Repeat every entry below exactly.

Data provided:

━━━━━━━━━━

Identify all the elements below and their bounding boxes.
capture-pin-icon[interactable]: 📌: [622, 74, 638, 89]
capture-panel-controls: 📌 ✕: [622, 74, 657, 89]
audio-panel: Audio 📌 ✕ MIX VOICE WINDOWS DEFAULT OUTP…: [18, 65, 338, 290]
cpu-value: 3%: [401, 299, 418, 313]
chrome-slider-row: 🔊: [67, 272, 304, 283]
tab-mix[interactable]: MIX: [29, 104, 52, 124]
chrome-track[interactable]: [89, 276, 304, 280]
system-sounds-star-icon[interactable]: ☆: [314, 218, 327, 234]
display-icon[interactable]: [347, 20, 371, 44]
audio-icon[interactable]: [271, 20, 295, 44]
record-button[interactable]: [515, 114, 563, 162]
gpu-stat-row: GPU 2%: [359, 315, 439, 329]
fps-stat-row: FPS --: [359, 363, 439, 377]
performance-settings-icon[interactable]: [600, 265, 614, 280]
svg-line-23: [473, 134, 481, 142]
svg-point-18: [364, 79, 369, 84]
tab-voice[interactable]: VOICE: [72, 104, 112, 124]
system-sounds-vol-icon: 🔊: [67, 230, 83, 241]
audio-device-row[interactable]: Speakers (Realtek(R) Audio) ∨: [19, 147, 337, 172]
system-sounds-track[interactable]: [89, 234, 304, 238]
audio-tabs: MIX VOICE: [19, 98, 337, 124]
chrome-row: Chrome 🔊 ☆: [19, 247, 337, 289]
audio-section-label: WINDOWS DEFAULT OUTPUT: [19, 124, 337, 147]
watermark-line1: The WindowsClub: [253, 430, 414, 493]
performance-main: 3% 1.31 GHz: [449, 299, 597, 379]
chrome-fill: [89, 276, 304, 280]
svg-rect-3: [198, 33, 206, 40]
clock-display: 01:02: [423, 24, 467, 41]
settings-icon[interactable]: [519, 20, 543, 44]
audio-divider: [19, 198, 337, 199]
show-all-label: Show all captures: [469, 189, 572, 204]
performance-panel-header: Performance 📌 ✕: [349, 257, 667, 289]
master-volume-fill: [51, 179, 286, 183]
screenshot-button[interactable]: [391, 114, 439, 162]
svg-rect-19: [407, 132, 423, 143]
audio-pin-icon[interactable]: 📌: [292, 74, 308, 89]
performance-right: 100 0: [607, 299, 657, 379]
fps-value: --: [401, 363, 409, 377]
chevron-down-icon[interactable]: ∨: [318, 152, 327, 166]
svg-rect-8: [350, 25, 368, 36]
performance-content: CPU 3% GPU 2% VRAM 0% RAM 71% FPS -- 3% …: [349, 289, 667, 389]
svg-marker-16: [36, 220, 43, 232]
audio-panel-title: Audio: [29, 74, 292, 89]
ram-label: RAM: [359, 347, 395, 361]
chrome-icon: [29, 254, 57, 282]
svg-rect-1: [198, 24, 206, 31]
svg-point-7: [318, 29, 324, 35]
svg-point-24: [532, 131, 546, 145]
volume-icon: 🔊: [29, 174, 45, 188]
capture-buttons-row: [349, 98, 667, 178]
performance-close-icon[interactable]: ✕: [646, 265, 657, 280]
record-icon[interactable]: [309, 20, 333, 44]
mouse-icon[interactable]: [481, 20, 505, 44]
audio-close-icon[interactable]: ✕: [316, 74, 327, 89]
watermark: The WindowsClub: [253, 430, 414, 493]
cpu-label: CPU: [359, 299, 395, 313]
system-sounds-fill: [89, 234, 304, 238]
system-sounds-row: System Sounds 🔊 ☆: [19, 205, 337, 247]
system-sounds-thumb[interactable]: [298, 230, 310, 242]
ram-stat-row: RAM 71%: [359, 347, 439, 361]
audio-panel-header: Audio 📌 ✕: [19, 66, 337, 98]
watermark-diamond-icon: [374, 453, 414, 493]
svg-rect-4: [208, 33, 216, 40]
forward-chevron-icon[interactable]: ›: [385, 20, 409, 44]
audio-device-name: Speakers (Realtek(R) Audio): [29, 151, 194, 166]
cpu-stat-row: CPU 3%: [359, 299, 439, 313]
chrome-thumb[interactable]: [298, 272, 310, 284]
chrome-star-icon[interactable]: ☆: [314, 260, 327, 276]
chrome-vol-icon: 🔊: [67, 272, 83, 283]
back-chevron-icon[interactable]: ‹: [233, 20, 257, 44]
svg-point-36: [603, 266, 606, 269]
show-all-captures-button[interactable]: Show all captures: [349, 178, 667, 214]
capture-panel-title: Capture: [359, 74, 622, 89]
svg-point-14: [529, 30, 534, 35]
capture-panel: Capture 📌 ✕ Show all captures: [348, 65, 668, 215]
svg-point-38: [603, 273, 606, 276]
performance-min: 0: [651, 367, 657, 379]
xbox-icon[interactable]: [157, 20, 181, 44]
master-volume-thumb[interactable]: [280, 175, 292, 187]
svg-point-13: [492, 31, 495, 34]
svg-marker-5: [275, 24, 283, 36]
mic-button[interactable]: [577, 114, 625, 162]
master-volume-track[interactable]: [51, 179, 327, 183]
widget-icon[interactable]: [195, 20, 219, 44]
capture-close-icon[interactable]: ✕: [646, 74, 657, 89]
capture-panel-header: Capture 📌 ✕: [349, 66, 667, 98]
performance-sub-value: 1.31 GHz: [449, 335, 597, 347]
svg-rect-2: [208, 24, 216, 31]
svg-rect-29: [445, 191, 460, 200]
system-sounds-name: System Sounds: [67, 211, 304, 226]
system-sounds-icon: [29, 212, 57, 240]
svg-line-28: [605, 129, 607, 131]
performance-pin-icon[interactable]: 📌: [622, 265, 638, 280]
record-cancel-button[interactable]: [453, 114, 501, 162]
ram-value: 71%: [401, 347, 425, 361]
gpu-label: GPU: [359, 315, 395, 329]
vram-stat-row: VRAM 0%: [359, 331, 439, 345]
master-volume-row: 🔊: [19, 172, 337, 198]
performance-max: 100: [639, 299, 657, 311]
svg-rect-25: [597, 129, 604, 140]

━━━━━━━━━━

Response to this exercise:
Identify all the elements below and their bounding boxes.
capture-pin-icon[interactable]: 📌: [622, 74, 638, 89]
capture-panel-controls: 📌 ✕: [622, 74, 657, 89]
audio-panel: Audio 📌 ✕ MIX VOICE WINDOWS DEFAULT OUTP…: [18, 65, 338, 290]
cpu-value: 3%: [401, 299, 418, 313]
chrome-slider-row: 🔊: [67, 272, 304, 283]
tab-mix[interactable]: MIX: [29, 104, 52, 124]
chrome-track[interactable]: [89, 276, 304, 280]
system-sounds-star-icon[interactable]: ☆: [314, 218, 327, 234]
display-icon[interactable]: [347, 20, 371, 44]
audio-icon[interactable]: [271, 20, 295, 44]
record-button[interactable]: [515, 114, 563, 162]
gpu-stat-row: GPU 2%: [359, 315, 439, 329]
fps-stat-row: FPS --: [359, 363, 439, 377]
performance-settings-icon[interactable]: [600, 265, 614, 280]
svg-line-23: [473, 134, 481, 142]
svg-point-18: [364, 79, 369, 84]
tab-voice[interactable]: VOICE: [72, 104, 112, 124]
system-sounds-vol-icon: 🔊: [67, 230, 83, 241]
audio-device-row[interactable]: Speakers (Realtek(R) Audio) ∨: [19, 147, 337, 172]
system-sounds-track[interactable]: [89, 234, 304, 238]
audio-tabs: MIX VOICE: [19, 98, 337, 124]
chrome-row: Chrome 🔊 ☆: [19, 247, 337, 289]
audio-section-label: WINDOWS DEFAULT OUTPUT: [19, 124, 337, 147]
watermark-line1: The WindowsClub: [253, 430, 414, 493]
performance-main: 3% 1.31 GHz: [449, 299, 597, 379]
chrome-fill: [89, 276, 304, 280]
svg-rect-3: [198, 33, 206, 40]
clock-display: 01:02: [423, 24, 467, 41]
settings-icon[interactable]: [519, 20, 543, 44]
audio-divider: [19, 198, 337, 199]
show-all-label: Show all captures: [469, 189, 572, 204]
performance-panel-header: Performance 📌 ✕: [349, 257, 667, 289]
master-volume-fill: [51, 179, 286, 183]
screenshot-button[interactable]: [391, 114, 439, 162]
svg-rect-19: [407, 132, 423, 143]
audio-pin-icon[interactable]: 📌: [292, 74, 308, 89]
performance-right: 100 0: [607, 299, 657, 379]
fps-value: --: [401, 363, 409, 377]
chevron-down-icon[interactable]: ∨: [318, 152, 327, 166]
svg-rect-8: [350, 25, 368, 36]
performance-content: CPU 3% GPU 2% VRAM 0% RAM 71% FPS -- 3% …: [349, 289, 667, 389]
svg-marker-16: [36, 220, 43, 232]
audio-panel-title: Audio: [29, 74, 292, 89]
ram-label: RAM: [359, 347, 395, 361]
chrome-icon: [29, 254, 57, 282]
svg-rect-1: [198, 24, 206, 31]
svg-point-7: [318, 29, 324, 35]
svg-point-24: [532, 131, 546, 145]
volume-icon: 🔊: [29, 174, 45, 188]
capture-buttons-row: [349, 98, 667, 178]
performance-close-icon[interactable]: ✕: [646, 265, 657, 280]
record-icon[interactable]: [309, 20, 333, 44]
mouse-icon[interactable]: [481, 20, 505, 44]
audio-close-icon[interactable]: ✕: [316, 74, 327, 89]
watermark: The WindowsClub: [253, 430, 414, 493]
cpu-label: CPU: [359, 299, 395, 313]
system-sounds-fill: [89, 234, 304, 238]
system-sounds-row: System Sounds 🔊 ☆: [19, 205, 337, 247]
system-sounds-thumb[interactable]: [298, 230, 310, 242]
ram-stat-row: RAM 71%: [359, 347, 439, 361]
audio-panel-header: Audio 📌 ✕: [19, 66, 337, 98]
watermark-diamond-icon: [374, 453, 414, 493]
svg-rect-4: [208, 33, 216, 40]
forward-chevron-icon[interactable]: ›: [385, 20, 409, 44]
audio-device-name: Speakers (Realtek(R) Audio): [29, 151, 194, 166]
cpu-stat-row: CPU 3%: [359, 299, 439, 313]
chrome-thumb[interactable]: [298, 272, 310, 284]
chrome-star-icon[interactable]: ☆: [314, 260, 327, 276]
chrome-vol-icon: 🔊: [67, 272, 83, 283]
back-chevron-icon[interactable]: ‹: [233, 20, 257, 44]
svg-point-36: [603, 266, 606, 269]
show-all-captures-button[interactable]: Show all captures: [349, 178, 667, 214]
capture-panel-title: Capture: [359, 74, 622, 89]
svg-point-14: [529, 30, 534, 35]
capture-panel: Capture 📌 ✕ Show all captures: [348, 65, 668, 215]
svg-point-38: [603, 273, 606, 276]
performance-min: 0: [651, 367, 657, 379]
xbox-icon[interactable]: [157, 20, 181, 44]
master-volume-thumb[interactable]: [280, 175, 292, 187]
svg-point-13: [492, 31, 495, 34]
svg-marker-5: [275, 24, 283, 36]
mic-button[interactable]: [577, 114, 625, 162]
master-volume-track[interactable]: [51, 179, 327, 183]
widget-icon[interactable]: [195, 20, 219, 44]
capture-close-icon[interactable]: ✕: [646, 74, 657, 89]
capture-panel-header: Capture 📌 ✕: [349, 66, 667, 98]
performance-sub-value: 1.31 GHz: [449, 335, 597, 347]
svg-rect-2: [208, 24, 216, 31]
svg-rect-29: [445, 191, 460, 200]
system-sounds-name: System Sounds: [67, 211, 304, 226]
system-sounds-icon: [29, 212, 57, 240]
svg-line-28: [605, 129, 607, 131]
performance-pin-icon[interactable]: 📌: [622, 265, 638, 280]
record-cancel-button[interactable]: [453, 114, 501, 162]
ram-value: 71%: [401, 347, 425, 361]
gpu-label: GPU: [359, 315, 395, 329]
vram-stat-row: VRAM 0%: [359, 331, 439, 345]
master-volume-row: 🔊: [19, 172, 337, 198]
performance-max: 100: [639, 299, 657, 311]
svg-rect-25: [597, 129, 604, 140]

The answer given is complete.